# PyTorch Experiment Tracking

Given all the other models that have been written so far within this repository, this file will focus on developing a FoodVision Mini Experiment Tracking. 

### What is Experiment Tracking?

Experiment tracking is the process of systematically running different models simultaneously. This helps practitioners keep track of different configurations, results, and metadata for their experiments over time. 

This concept is key because due to the extensive set of variable hyperparameters, models, datasets, and results to manage, not having a proper tracking system can make it very challenging to identify what led to success or failure. 

Experiment tracking helps you figure out what works and what does not. 

### Why track experiments?

As the number of experiments you run starts to increase, tracking the results of each through print outs and a few dictionaries becomes unfeasible since it could easily get out of hand. 

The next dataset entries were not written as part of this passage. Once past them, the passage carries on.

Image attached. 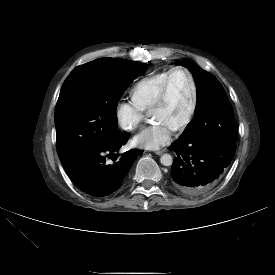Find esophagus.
<instances>
[{"label": "esophagus", "mask_w": 275, "mask_h": 275, "mask_svg": "<svg viewBox=\"0 0 275 275\" xmlns=\"http://www.w3.org/2000/svg\"><path fill=\"white\" fill-rule=\"evenodd\" d=\"M166 151H167V149L159 150V151H156L155 154L156 155H161V154H163Z\"/></svg>", "instance_id": "obj_1"}]
</instances>
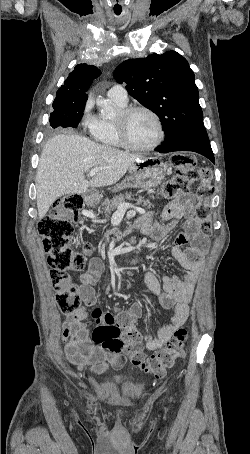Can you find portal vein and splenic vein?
<instances>
[{
    "mask_svg": "<svg viewBox=\"0 0 250 454\" xmlns=\"http://www.w3.org/2000/svg\"><path fill=\"white\" fill-rule=\"evenodd\" d=\"M98 171H99V169H92V170L89 171L88 176H89V177H94V176L97 174ZM129 207H130V204H129V203H125V202L120 203V204L117 206V211H116V213H117L118 215H120V216H123V215L125 214L126 210H127Z\"/></svg>",
    "mask_w": 250,
    "mask_h": 454,
    "instance_id": "1",
    "label": "portal vein and splenic vein"
}]
</instances>
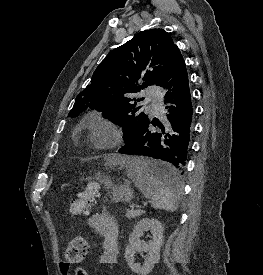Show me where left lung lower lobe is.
Here are the masks:
<instances>
[{
	"instance_id": "0a47b994",
	"label": "left lung lower lobe",
	"mask_w": 263,
	"mask_h": 275,
	"mask_svg": "<svg viewBox=\"0 0 263 275\" xmlns=\"http://www.w3.org/2000/svg\"><path fill=\"white\" fill-rule=\"evenodd\" d=\"M158 86L168 87L165 103L167 121H145L125 145L118 150L121 154L139 155L163 161L164 165L153 164L152 174L159 180L175 185L184 173L190 137L193 129V105L188 84L185 62L179 50L162 76ZM151 125L159 130H152Z\"/></svg>"
}]
</instances>
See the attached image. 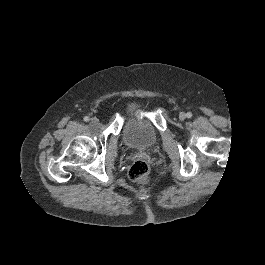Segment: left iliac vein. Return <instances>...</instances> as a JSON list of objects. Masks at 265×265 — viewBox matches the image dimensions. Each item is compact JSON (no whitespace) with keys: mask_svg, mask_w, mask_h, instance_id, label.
Wrapping results in <instances>:
<instances>
[{"mask_svg":"<svg viewBox=\"0 0 265 265\" xmlns=\"http://www.w3.org/2000/svg\"><path fill=\"white\" fill-rule=\"evenodd\" d=\"M185 118H186V114H185L184 112H181V113L179 114V119H180V120H185Z\"/></svg>","mask_w":265,"mask_h":265,"instance_id":"4c4485c4","label":"left iliac vein"}]
</instances>
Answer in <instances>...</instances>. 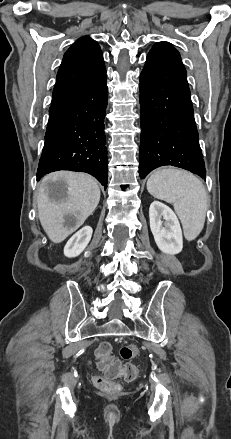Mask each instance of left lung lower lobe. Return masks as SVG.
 Listing matches in <instances>:
<instances>
[{"mask_svg": "<svg viewBox=\"0 0 231 439\" xmlns=\"http://www.w3.org/2000/svg\"><path fill=\"white\" fill-rule=\"evenodd\" d=\"M181 60L153 46L140 75V178L172 165L206 178L190 89Z\"/></svg>", "mask_w": 231, "mask_h": 439, "instance_id": "1", "label": "left lung lower lobe"}]
</instances>
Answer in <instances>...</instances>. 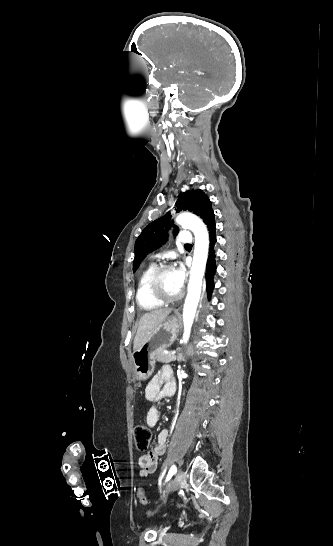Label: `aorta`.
<instances>
[{
	"label": "aorta",
	"mask_w": 333,
	"mask_h": 546,
	"mask_svg": "<svg viewBox=\"0 0 333 546\" xmlns=\"http://www.w3.org/2000/svg\"><path fill=\"white\" fill-rule=\"evenodd\" d=\"M176 223L184 228L191 229L195 235L193 263L190 271L188 293L183 308V342L187 343L200 299L202 279L208 256L209 237L205 224L195 215L185 212L180 213L176 218Z\"/></svg>",
	"instance_id": "1"
}]
</instances>
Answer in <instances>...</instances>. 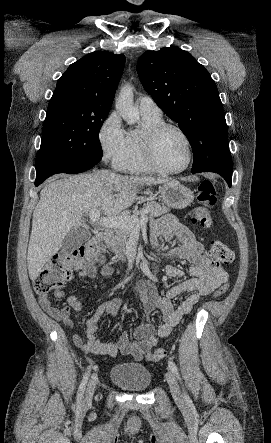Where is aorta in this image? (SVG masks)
<instances>
[{
  "instance_id": "762f6f07",
  "label": "aorta",
  "mask_w": 271,
  "mask_h": 443,
  "mask_svg": "<svg viewBox=\"0 0 271 443\" xmlns=\"http://www.w3.org/2000/svg\"><path fill=\"white\" fill-rule=\"evenodd\" d=\"M133 90L134 88L130 86V84L123 86L115 104L117 112H119L121 118H123L127 124H136V122L140 120L139 110L138 108H134Z\"/></svg>"
}]
</instances>
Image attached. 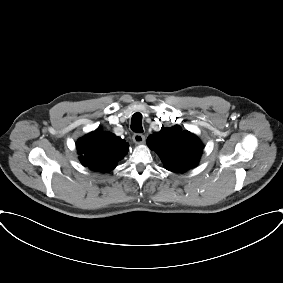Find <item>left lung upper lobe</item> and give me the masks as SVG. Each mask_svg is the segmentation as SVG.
Listing matches in <instances>:
<instances>
[{
    "mask_svg": "<svg viewBox=\"0 0 283 283\" xmlns=\"http://www.w3.org/2000/svg\"><path fill=\"white\" fill-rule=\"evenodd\" d=\"M147 145L154 150L169 171L180 173L197 165L203 149L199 139L189 131L175 125L161 128L150 135Z\"/></svg>",
    "mask_w": 283,
    "mask_h": 283,
    "instance_id": "left-lung-upper-lobe-1",
    "label": "left lung upper lobe"
}]
</instances>
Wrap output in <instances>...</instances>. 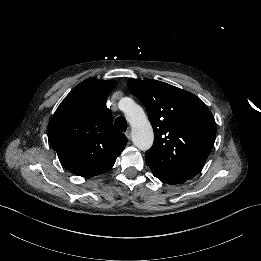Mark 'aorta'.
<instances>
[{"instance_id":"obj_1","label":"aorta","mask_w":261,"mask_h":261,"mask_svg":"<svg viewBox=\"0 0 261 261\" xmlns=\"http://www.w3.org/2000/svg\"><path fill=\"white\" fill-rule=\"evenodd\" d=\"M121 110L131 126L133 144L142 151L150 149L154 141V132L143 108L131 98L125 97L121 100Z\"/></svg>"}]
</instances>
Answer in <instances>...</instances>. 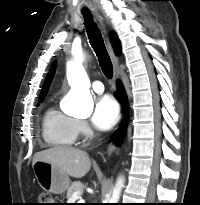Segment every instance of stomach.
<instances>
[{
  "label": "stomach",
  "instance_id": "1",
  "mask_svg": "<svg viewBox=\"0 0 200 205\" xmlns=\"http://www.w3.org/2000/svg\"><path fill=\"white\" fill-rule=\"evenodd\" d=\"M33 171L38 184L47 192L63 194L69 187V176L53 164L38 161Z\"/></svg>",
  "mask_w": 200,
  "mask_h": 205
}]
</instances>
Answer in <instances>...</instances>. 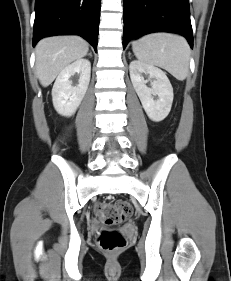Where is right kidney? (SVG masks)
<instances>
[{
  "instance_id": "obj_1",
  "label": "right kidney",
  "mask_w": 231,
  "mask_h": 281,
  "mask_svg": "<svg viewBox=\"0 0 231 281\" xmlns=\"http://www.w3.org/2000/svg\"><path fill=\"white\" fill-rule=\"evenodd\" d=\"M80 75L78 84L72 86L70 78ZM91 64L87 59H79L65 67L58 75L52 89V101L55 110L63 116H72L88 89Z\"/></svg>"
}]
</instances>
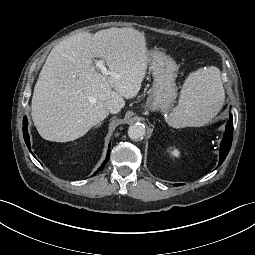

### Different ways to track machine learning experiments

Here are a couple of ways to perform Experiment Tracking:

* TensorBoard
* Weights & Biases Experiment Tracking
* MLFlow

## 0. Setup

To save some time coding, we will leverage some of the Python scripts. 

In [1]:
try:
    import torch
    import torchvision
    assert int(torch.__version__.split(".")[0]) >= 2, "torch version should be 2.+"
    assert int(torchvision.__version__.split(".")[1]) >= 15, "torchvision version should be 0.15+"
    print(f"torch version: {torch.__version__}")
    print(f"torchvision version: {torchvision.__version__}")
except:
    print(f"[INFO] torch/torchvision versions not correct. Installing correct versions.")
    !pip3 install -U torch torchvision torchaudio --extra-index-url https://download.pytorch.org/whl/cu113
    import torch
    import torchvision
    print(f"torch version: {torch.__version__}")
    print(f"torchvision version: {torchvision.__version__}")


torch version: 2.2.2
torchvision version: 0.17.2


In [2]:
import matplotlib as plt
import torch
import torchvision

from torch import nn
from torchvision import transforms

try:
    from torchinfo import summary
except:
    print("[INFO] Couldn't find torchinfo... installing it")
    !pip install -q torchinfo
    from torchinfo import summary

try:
    from going_modular import data_setup, engine
except:
    print("[INFO] Could not find going_modular scripts. Downloading them from GitHub.")
    !git clone https://github.com/Aaron-Serpilin/Zero-To-Mastery-Pytorch
    !mv Zero-To-Mastery-Pytorch/Fundamentals/going_modular .
    !rm -rf Zero-To-Mastery-Pytorch
    from going_modular import data_setup, engine


In [3]:
device = "cuda" if torch.cuda.is_available() else "cpu"
device

'cpu'

In [4]:
def set_seeds (seed: int=42):
    """
    Sets random set for torch operations.

    Args:
        seed (int, optional): Random eed to set. Defaults to 42. 
    """

    torch.manual_seed(seed)
    torch.cuda.manual_seed(seed)

## 1. Get data

In [5]:
import os
import zipfile

from pathlib import Path

import requests

def download_data (source: str,
                   destination: str,
                   remove_source: bool = True) -> Path:
    """ 
    Downloads a zipped dataset from source and unzips to destination

    Args:
        source (str): A link to a zipped file containing data
        destination (str): A target directory to unzip data to
        remove_source (bool): Whether to remove the source after downloading and extracting. 

    Returns:
        pathlib.Path to download data
    """

    data_path = Path("data/")
    image_path = data_path / destination

    if image_path.is_dir():
        print(f"[INFO] {image_path} directory exists, skipping download")
    else:
        print(f"[INFO] Did not find {image_path} directory, creating one...")
        image_path.mkdir(parents=True, exist_ok=True)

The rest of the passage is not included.